The Trump administration wants Congress to approve the trade deal to replace the North American Free Trade Agreement (NAFTA), but House Democrats have said they will not proceed until their labour, climate, enforcement and pharmaceutical concerns are met.

Goodyear said it had received the letter and would respond.

"We strongly disagree with the statements made about our working conditions and labour practices, and expect to provide a comprehensive response to the letter within the allotted timeframe," spokeswoman Melissa Monaco said in a statement early on Tuesday.
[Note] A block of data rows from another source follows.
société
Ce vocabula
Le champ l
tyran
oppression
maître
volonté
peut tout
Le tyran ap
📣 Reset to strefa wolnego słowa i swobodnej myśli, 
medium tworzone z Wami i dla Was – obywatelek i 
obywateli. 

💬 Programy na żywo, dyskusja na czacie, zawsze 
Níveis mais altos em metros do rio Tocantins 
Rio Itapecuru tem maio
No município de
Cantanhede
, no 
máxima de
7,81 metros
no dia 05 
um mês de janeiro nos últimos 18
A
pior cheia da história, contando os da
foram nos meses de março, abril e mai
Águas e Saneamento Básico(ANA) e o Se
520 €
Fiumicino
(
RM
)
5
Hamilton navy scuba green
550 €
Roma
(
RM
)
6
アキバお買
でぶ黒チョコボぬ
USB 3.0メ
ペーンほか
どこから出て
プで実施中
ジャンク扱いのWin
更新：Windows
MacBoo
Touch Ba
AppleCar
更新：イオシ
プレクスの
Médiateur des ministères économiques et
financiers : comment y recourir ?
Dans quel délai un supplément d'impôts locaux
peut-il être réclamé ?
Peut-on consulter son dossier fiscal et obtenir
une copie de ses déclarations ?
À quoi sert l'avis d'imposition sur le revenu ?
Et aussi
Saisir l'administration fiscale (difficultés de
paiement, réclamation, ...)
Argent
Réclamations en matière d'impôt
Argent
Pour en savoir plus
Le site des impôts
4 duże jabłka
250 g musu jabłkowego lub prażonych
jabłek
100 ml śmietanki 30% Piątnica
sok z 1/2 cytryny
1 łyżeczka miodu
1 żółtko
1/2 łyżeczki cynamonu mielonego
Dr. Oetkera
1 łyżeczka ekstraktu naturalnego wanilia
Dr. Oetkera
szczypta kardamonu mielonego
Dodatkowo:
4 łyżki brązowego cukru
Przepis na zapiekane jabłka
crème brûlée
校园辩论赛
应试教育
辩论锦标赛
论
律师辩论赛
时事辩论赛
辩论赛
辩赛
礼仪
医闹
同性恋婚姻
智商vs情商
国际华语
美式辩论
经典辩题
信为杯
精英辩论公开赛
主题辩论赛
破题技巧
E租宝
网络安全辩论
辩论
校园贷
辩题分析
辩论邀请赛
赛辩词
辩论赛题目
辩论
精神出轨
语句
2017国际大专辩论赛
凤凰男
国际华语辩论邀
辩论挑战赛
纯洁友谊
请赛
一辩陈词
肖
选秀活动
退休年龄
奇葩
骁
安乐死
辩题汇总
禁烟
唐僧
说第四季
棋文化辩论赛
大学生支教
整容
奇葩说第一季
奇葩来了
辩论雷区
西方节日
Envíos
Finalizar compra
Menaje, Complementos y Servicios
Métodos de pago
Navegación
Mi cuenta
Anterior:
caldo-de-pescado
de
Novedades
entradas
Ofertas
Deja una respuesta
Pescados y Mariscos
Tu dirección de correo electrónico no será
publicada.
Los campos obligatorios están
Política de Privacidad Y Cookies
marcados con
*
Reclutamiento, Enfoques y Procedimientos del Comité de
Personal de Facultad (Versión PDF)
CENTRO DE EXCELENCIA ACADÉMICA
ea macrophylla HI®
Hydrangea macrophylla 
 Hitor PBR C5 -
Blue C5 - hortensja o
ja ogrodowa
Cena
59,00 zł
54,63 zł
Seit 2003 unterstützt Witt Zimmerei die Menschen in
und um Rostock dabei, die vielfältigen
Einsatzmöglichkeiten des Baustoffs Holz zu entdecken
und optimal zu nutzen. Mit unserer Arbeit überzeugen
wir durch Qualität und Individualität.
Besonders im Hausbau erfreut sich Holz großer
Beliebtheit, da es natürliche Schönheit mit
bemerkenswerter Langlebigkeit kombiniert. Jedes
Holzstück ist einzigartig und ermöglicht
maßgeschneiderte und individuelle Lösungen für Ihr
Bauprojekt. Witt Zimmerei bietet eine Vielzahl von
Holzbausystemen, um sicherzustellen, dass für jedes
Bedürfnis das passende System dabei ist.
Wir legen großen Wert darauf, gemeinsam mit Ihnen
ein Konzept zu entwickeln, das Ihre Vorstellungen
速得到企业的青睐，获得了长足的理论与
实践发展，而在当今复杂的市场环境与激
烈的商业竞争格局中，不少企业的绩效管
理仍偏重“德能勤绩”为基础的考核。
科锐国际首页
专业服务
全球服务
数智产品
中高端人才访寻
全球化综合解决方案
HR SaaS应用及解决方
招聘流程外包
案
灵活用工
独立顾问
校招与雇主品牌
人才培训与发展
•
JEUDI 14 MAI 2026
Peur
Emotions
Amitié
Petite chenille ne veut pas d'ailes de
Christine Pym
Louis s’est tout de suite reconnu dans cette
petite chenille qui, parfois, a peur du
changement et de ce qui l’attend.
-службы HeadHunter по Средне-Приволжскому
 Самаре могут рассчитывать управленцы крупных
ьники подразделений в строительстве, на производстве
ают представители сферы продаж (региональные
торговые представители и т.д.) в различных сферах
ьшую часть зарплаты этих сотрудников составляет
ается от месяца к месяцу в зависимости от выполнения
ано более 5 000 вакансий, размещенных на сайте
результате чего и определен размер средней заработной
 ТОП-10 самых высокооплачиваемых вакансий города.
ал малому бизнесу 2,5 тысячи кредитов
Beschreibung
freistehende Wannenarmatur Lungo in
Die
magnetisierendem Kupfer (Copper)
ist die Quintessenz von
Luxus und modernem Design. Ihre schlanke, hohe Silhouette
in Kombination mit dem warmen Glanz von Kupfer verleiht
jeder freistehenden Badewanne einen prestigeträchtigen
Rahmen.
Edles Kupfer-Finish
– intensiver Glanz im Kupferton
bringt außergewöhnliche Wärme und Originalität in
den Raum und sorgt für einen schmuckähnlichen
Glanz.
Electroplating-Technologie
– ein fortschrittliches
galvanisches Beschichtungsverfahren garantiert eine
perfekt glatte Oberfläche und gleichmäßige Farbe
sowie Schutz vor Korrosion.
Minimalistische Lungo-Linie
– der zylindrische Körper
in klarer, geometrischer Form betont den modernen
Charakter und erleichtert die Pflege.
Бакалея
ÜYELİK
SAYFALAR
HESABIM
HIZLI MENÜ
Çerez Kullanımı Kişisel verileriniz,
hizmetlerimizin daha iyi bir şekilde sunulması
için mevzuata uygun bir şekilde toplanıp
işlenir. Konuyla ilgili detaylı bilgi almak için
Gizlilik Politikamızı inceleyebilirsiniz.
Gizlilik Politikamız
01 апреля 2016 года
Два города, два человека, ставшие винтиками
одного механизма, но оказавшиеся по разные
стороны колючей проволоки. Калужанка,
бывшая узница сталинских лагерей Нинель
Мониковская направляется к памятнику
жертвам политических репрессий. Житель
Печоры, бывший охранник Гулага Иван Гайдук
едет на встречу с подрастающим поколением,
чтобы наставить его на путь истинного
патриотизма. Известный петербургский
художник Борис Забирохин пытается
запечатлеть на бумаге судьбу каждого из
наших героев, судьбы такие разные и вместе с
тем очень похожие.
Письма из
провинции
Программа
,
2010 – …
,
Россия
The company on Friday said the need to train and certify workers, and pressure to achieve full production capacity by the end of year, meant it was able to host only "limited outside visits." It said it had offered the delegation to explore an offsite meeting with executives but received no response.

Blumenauer led a bipartisan congressional visit to Mexico from July 18-22. Democratic Representatives Rosa DeLauro, Terri Sewell and Jimmy Gomez were also on the trip and signed the letter.

They said they met with workers who were fired from the Goodyear plant, but were not permitted to visit the plant.

They asked the company to respond within two weeks to reports of "poor working conditions, inadequate wages, illegal termination and discrimination" at the facility, and to say how much of the output from the plant was sent to the United States.

Goodyear's San Luis Potosi plant opened in 2017, with wages ranging from $2 to $6 an hour, while most of Goodyear's U.S. workers receive a base rate of $23 per hour, the lawmakers said.

A wildcat strike at the Mexican plant in April 2018 included 600 of the 800 workers, the lawmakers said, adding that 57 of those who participated were later systematically fired.